The Edwin Hotel, Chattanooga's newest boutique hotel, is built on stories.
"When we broke ground, we found all these old apothecary bottles in the dirt," says Greg Bradley, the hotel's general manager. Those bottles were given to local Ignis Glass Studio, where they will be turned into functional art to be used at Whitebird, the hotel's ground-floor restaurant.
Whitebird, Bradley says, is "the heart of the property," designed to pay tribute to the community — much like the hotel's art, all of which is local. Alongside the front desk, an eye-catching art installation leads the way to the restaurant: a serpentine band of fiberglass butterflies, fading from pink to purple to blue to green.
"Butterflies represent revitalization. They represent Chattanooga," Bradley says. "We've come a long way since the days of Walter Cronkite calling us 'the dirtiest city in America.'"
But that piece's significance extends beyond symbolism. Each butterfly in the display is printed with an old photograph of Chattanooga, and collectively, their shape forms that of the Tennessee River. Bradley points to one butterfly affixed with a yellow pin.
"This is where we are," he says.
Located at the south end of the Walnut Street Bridge, The Edwin's Whitebird restaurant specializes in elevated Southern cuisine. But like those butterflies, its menu is more than meets the eye.
"We are storytellers," says executive chef Kevin Korman. "Everything in our kitchen tells a story."
For example, one of the best-selling dishes, the roast beef, tells a tale from Korman's childhood.
"My grandmother died when I was 12, so she never knew I went into this work. I remember her kitchen had a butcher block table — a lot like the one we have here. Her roast beef was my favorite thing. I can't replicate it, but this recipe is my homage to her," Korman says.
And then there are the stories behind Whitebird's ingredients, sourced from local farmers and regional food makers — Kentucky's Bourbon Barrel Foods, for example, from whom Korman buys handcrafted soy sauce.
"It's the only artisanal soy sauce produced in the country. This guy went to Japan to study it. Who thinks that deeply about soy sauce?" Korman says.
Or, yet another example, produce from Chattanooga's Crabtree Farms.
"[Crabtree] is genuinely excited about food. They grow things just to grow things, just to see if it works, like hibiscus. I've used the flowers for tea before, but [Crabtree] tapped into using it for its leaves, which are delicious," Korman says.
Every Thursday evening, Whitebird hosts a Chef's Table, which takes place in the dining area around a 10-top white stone table.

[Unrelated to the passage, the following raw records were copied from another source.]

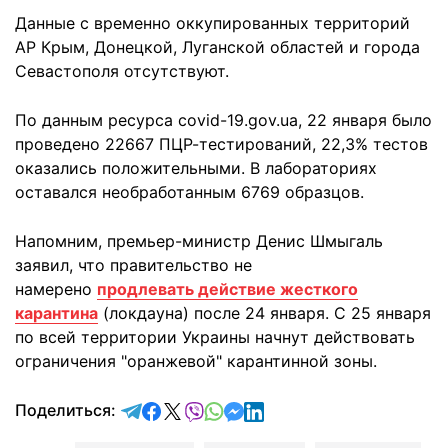
Данные с временно оккупированных территорий
АР Крым, Донецкой, Луганской областей и города
Севастополя отсутствуют.
По данным ресурса covid-19.gov.ua, 22 января было
проведено 22667 ПЦР-тестирований, 22,3% тестов
оказались положительными. В лабораториях
оставался необработанным 6769 образцов.
Напомним, премьер-министр Денис Шмыгаль
заявил, что правительство не
намерено
продлевать действие жесткого
карантина
(локдауна) после 24 января. С 25 января
по всей территории Украины начнут действовать
ограничения "оранжевой" карантинной зоны.
отправить в Telegram
поделиться в Facebook
поделиться в X
отправить в Viber
отправить в Whatsapp
отправить в Messenger
отправить в LinkedIn
Поделиться: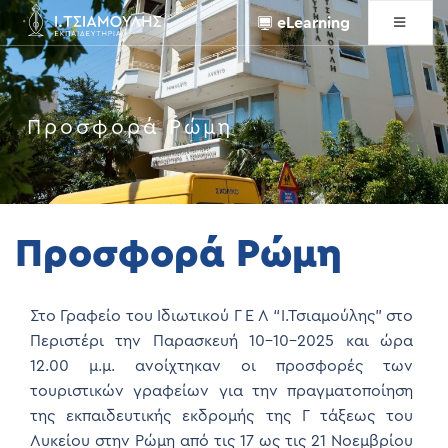
eLearning
Προσφορά Ρώμη
Προσφορά Ρώμη
Στο Γραφείο του Ιδιωτικού Γ Ε Λ “Ι.Τσιαμούλης” στο
Περιστέρι την Παρασκευή 10-10-2025 και ώρα
12.00 μ.μ. ανοίχτηκαν οι προσφορές των
τουριστικών γραφείων για την πραγματοποίηση
της εκπαιδευτικής εκδρομής της Γ τάξεως του
Λυκείου στην Ρώμη από τις 17 ως τις 21 Νοεμβρίου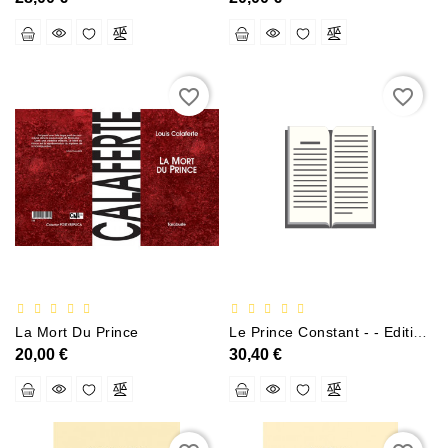
Sciences
Et
Techniques
favorite_border
favorite_border
Tourisme
Et
Voyages
Scolaire
Vie
Pratique
&
Loisirs
La Mort Du Prince
Le Prince Constant - - Edition Introduction Traduction Et Notes
20,00 €
30,40 €
Contacte
Con
Nosotros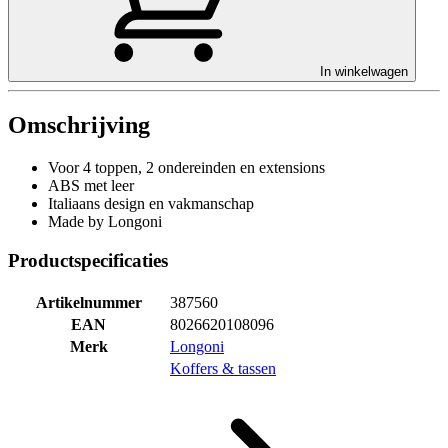
In winkelwagen
Omschrijving
Voor 4 toppen, 2 ondereinden en extensions
ABS met leer
Italiaans design en vakmanschap
Made by Longoni
Productspecificaties
Artikelnummer
387560
EAN
8026620108096
Merk
Longoni
Koffers & tassen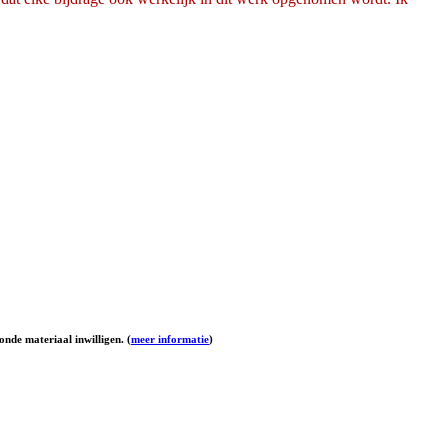
onde materiaal inwilligen. (
meer informatie
)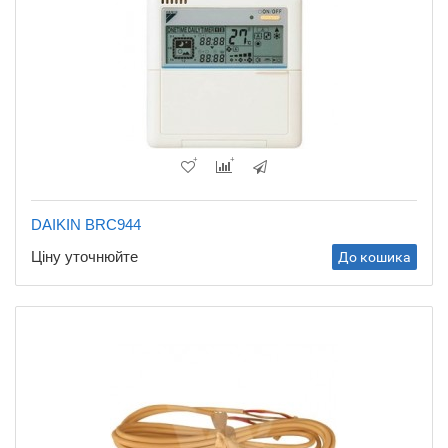
DAIKIN BRC944
Ціну уточнюйте
До кошика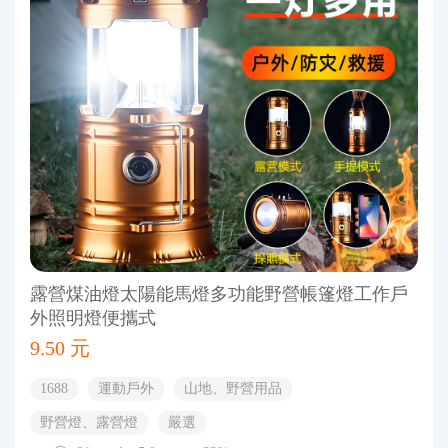
露營煤油燈太陽能馬燈多功能野營帳篷燈工作戶
外照明燈便攜式
9.50 元
1688
運動戶外
山地、野營用品
野營燈、露營燈
嚴選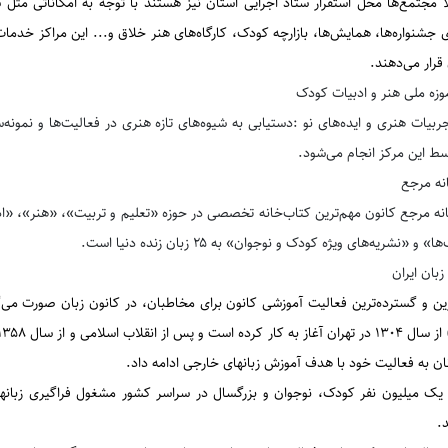
ً مجتمع‌ها محل استقرار ستاد اجرایی استان نیز هستند با توجه به امکاناتی مثل 
ی جشنواره‌ها، همایش‌ها، بازارچه کودک، کارگاه‌های هنر خلاق و... این مراکز خدمات
قرار می‌دهند
.
وزه ملی هنر و ادبیات کودک
ربیات هنری و ایده‌های نو :دستیابی به شیوه‌های تازه هنری در فعالیت‌ها و نمونه‌
سط این مرکز انجام می‌شود.
نه مرجع
نه مرجع کانون مهم‌‌ترین کتاب‌خانه‌ تخصصی در حوزه «تعلیم و تربیت»، «هنر»، «
» و «نشریه‌های ویژه کودک و نوجوان» به ۲۵ زبان زنده دنیا است.
زبان ایران
ن و گسترده‌ترین فعالیت آموزشی کانون برای مخاطبان، در کانون زبان صورت می‌گی
ان به فعالیت خود با هدف آموزش زبانهای خارجی ادامه داد
.
یک میلیون نفر کودک، نوجوان و بزرگسال در سراسر کشور مشغول فراگیری زبانهای
.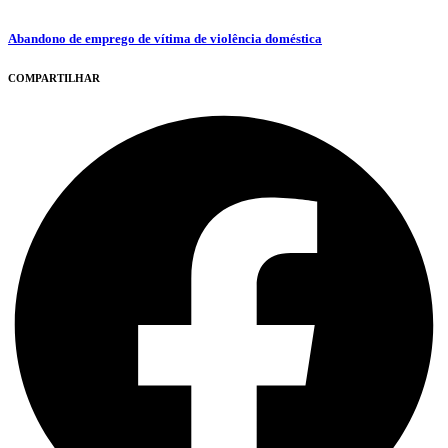
Abandono de emprego de vítima de violência doméstica
COMPARTILHAR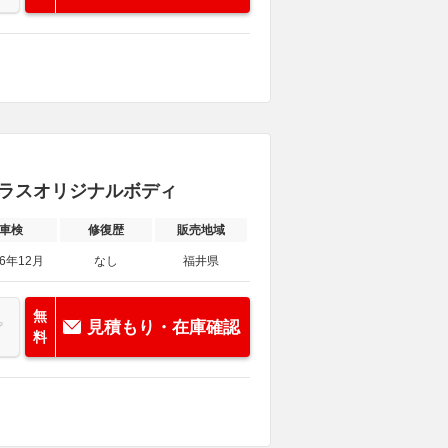
リトラスオリジナルボディ
車検
修復歴
販売地域
26年12月
なし
福井県
無
見積もり・在庫確認
料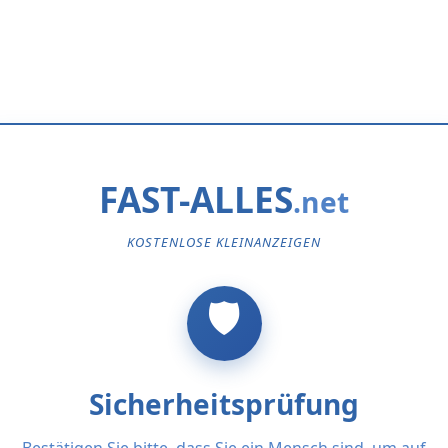
FAST-ALLES
KOSTENLOSE KLEINANZEIGEN
Sicherheitsprüfung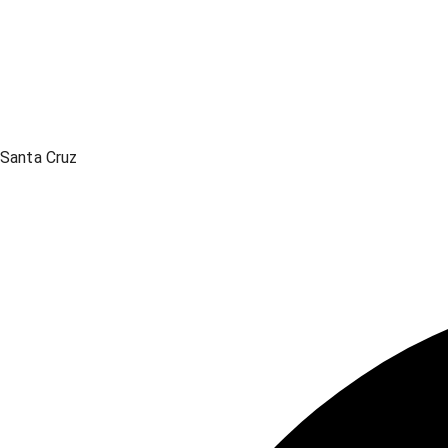
Santa Cruz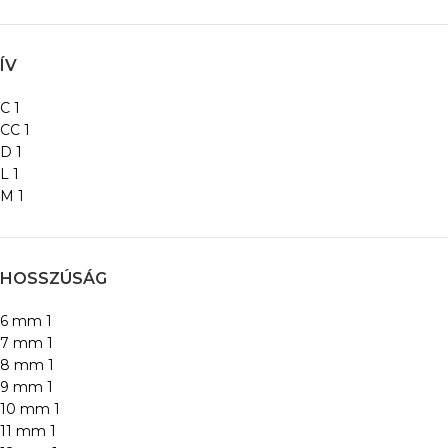
ÍV
C
1
CC
1
D
1
L
1
M
1
HOSSZÚSÁG
6 mm
1
7 mm
1
8 mm
1
9 mm
1
10 mm
1
11 mm
1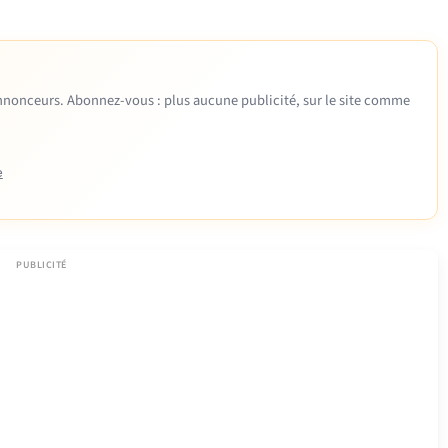
 annonceurs. Abonnez-vous : plus aucune publicité, sur le site comme
e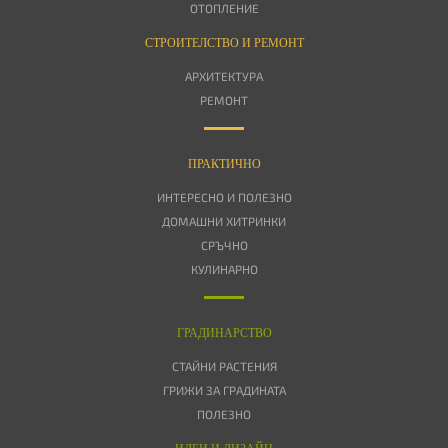
ОТОПЛЕНИЕ
СТРОИТЕЛСТВО И РЕМОНТ
АРХИТЕКТУРА
РЕМОНТ
ПРАКТИЧНО
ИНТЕРЕСНО И ПОЛЕЗНО
ДОМАШНИ ХИТРИНКИ
СРЪЧНО
КУЛИНАРНО
ГРАДИНАРСТВО
СТАЙНИ РАСТЕНИЯ
ГРИЖИ ЗА ГРАДИНАТА
ПОЛЕЗНО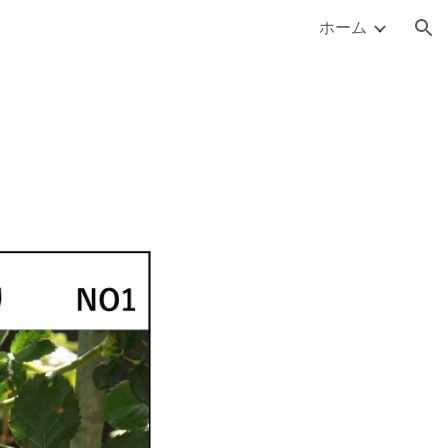
ホーム
ion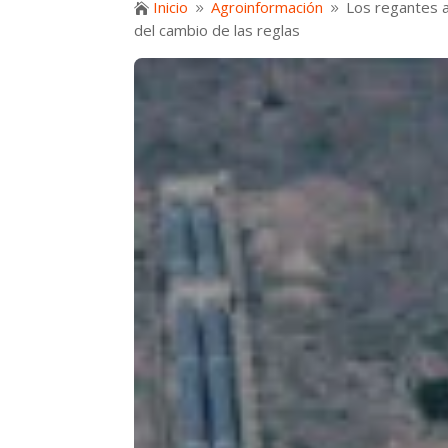
Inicio
Agroinformación
Los regantes a

9
9
del cambio de las reglas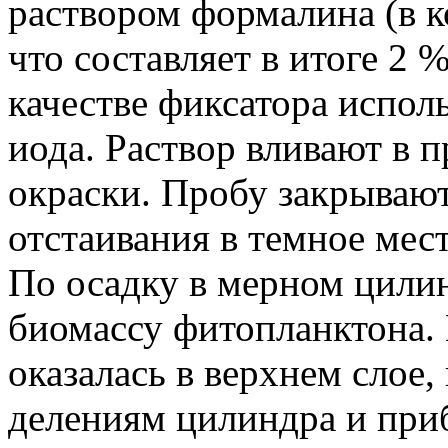
раствором формалина (в ко
что составляет в итоге 2 
качестве фиксатора испол
иода. Раствор вливают в 
окраски. Пробу закрывают
отстаивания в темное мест
По осадку в мерном цили
биомассу фитопланктона. 
оказалась в верхнем слое
делениям цилиндра и приб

The event features 10-12 off-menu courses showcasing Korman's culinary style, which he describes as "the brighter, lighter side of cooking."
Then, about once a month, the Chef's Table focuses on one of the restaurant's partners, with every dish featuring ingredients from that company.
"Say we featured Goodman Coffee," Korman says, referring to the local roaster that developed a signature blend for The Edwin's on-site coffee shop, Provisions. "We'd work their coffee into every course. We might do a beet salad with chocolate, coffee and fig. For dessert, we might do streusel made with coffee."
Representatives from these companies also attend these dinners, where they, too, share their stories.
"It adds another layer. It makes it all more interesting," Korman says.
The purpose, says Bradley, is to connect patrons more meaningfully to the community. From the art to the food to the people, "the hotel is full of hidden discoveries," he says.